We’ll lay out a few of the Board’s primary responsibilities here:
· Overseeing management
· Providing organizational leadership and setting and organizational example
· Honing the core corporate values
· Establishing an ethical framework for their corporate structure
· Facilitate the bank’s strategic direction
· Develop a framework to control risk culture and risk appetite
· Oversight of talent management and senor management, including portions of their recruiting, planning, and compensation.
As you can see the Board oversees plenty of different aspects dealing with the governance of the bank, including holding management accountable — especially when it comes to the bank’s risk appetite. Regardless of the responsibility or specific task, all of the Board’s actions should be aimed toward ensuring the bank is operating in a safe, sound way and always complying with laws, regulations, and other requirements.
What Should the Board’s Qualifications Be?
Not just anyone can function on the Board of Directors, and in fact, there should be both general and specific qualifications for both individual members of the board, and the board as a whole. The ideal board is going to be crafted by a mix of diversified people, for example, those with a mix of knowledge are typically going to make up the most well-rounded, ideal board of directors. Diversity is an especially important ingredient when crafting the ideal board of directors. For example, a good board candidate will have a record of integrity, as well as the capability to disclose any relations or potential conflicts of interests that would require them to abstain from consideration for certain issues. The board needs to actively seek a diverse pool of candidates, this includes selecting people of all ethnicities, genders and diverse subject matter expertise.

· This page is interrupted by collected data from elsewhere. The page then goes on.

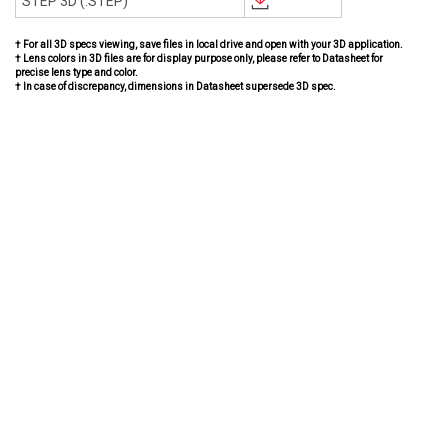
STEP 3D (.STEP)
† For all 3D specs viewing, save files in local drive and open with your 3D application.
† Lens colors in 3D files are for display purpose only, please refer to Datasheet for
precise lens type and color.
† In case of discrepancy, dimensions in Datasheet supersede 3D spec.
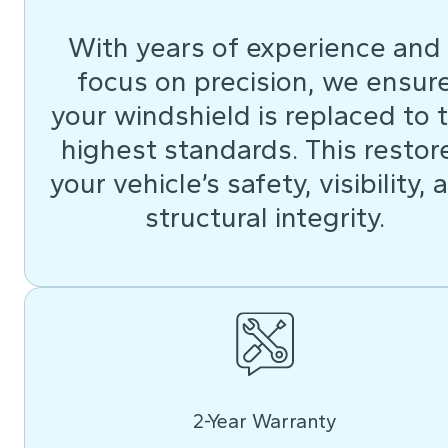
With years of experience and
focus on precision, we ensur
your windshield is replaced to 
highest standards. This restor
your vehicle’s safety, visibility, 
structural integrity.
2-Year Warranty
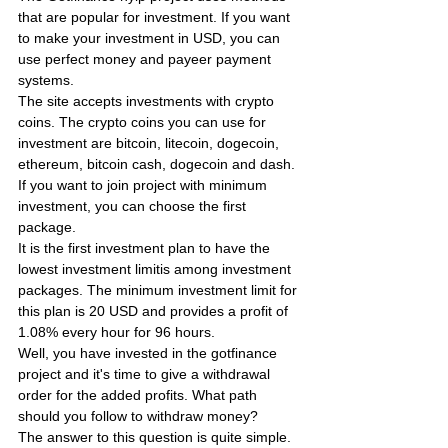
that are popular for investment. If you want 
to make your investment in USD, you can 
use perfect money and payeer payment 
systems.
The site accepts investments with crypto 
coins. The crypto coins you can use for 
investment are bitcoin, litecoin, dogecoin, 
ethereum, bitcoin cash, dogecoin and dash. 
If you want to join project with minimum 
investment, you can choose the first 
package.
It is the first investment plan to have the 
lowest investment limitis among investment 
packages. The minimum investment limit for 
this plan is 20 USD and provides a profit of 
1.08% every hour for 96 hours.
Well, you have invested in the gotfinance 
project and it's time to give a withdrawal 
order for the added profits. What path 
should you follow to withdraw money?
The answer to this question is quite simple. 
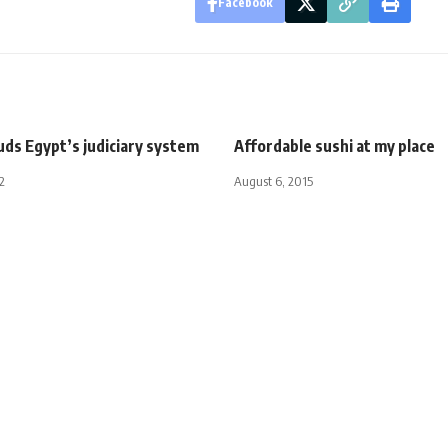
Facebook
uds Egypt’s judiciary system
Affordable sushi at my place
2
August 6, 2015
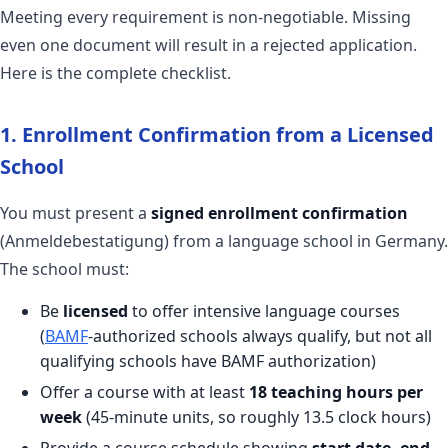
Meeting every requirement is non-negotiable. Missing
even one document will result in a rejected application.
Here is the complete checklist.
1. Enrollment Confirmation from a Licensed
School
You must present a
signed enrollment confirmation
(Anmeldebestatigung) from a language school in Germany.
The school must:
Be
licensed
to offer intensive language courses
(
BAMF
-authorized schools always qualify, but not all
qualifying schools have BAMF authorization)
Offer a course with at least
18 teaching hours per
week
(45-minute units, so roughly 13.5 clock hours)
Provide a course schedule showing
start date, end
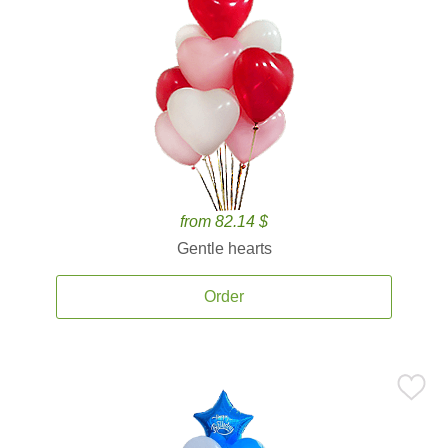
from 82.14 $
Gentle hearts
Order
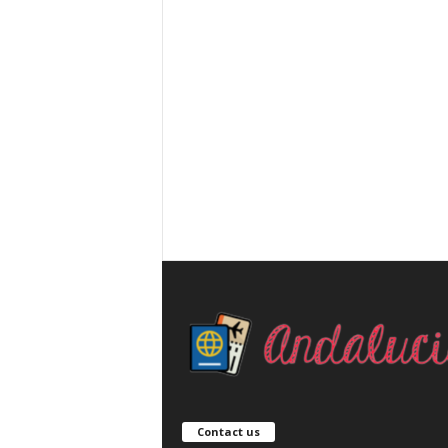
Contact us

Executives who are well-versed in risk management, as well as other areas of the governance of the company, should be considered when adding members to the board of directors. Diversity of experience in various areas of risk and controls, as well as the importance of seeking external advisory independent from management from time to time, is one of the best ways to ensure diversity in a board. In this way, it’s important to have a top-down approach in risk management by involving the board and communicative to always strive toward a proactive approach, rather than be stuck in a reactive or retroactive approach.
While qualifications will always vary, it’s important to have a Board that has people in different expertise fields dealing with the bank’s size, risk profile, complexity, strategy, and the ability to understand the organizational complexities and the risks that are unique to the bank itself.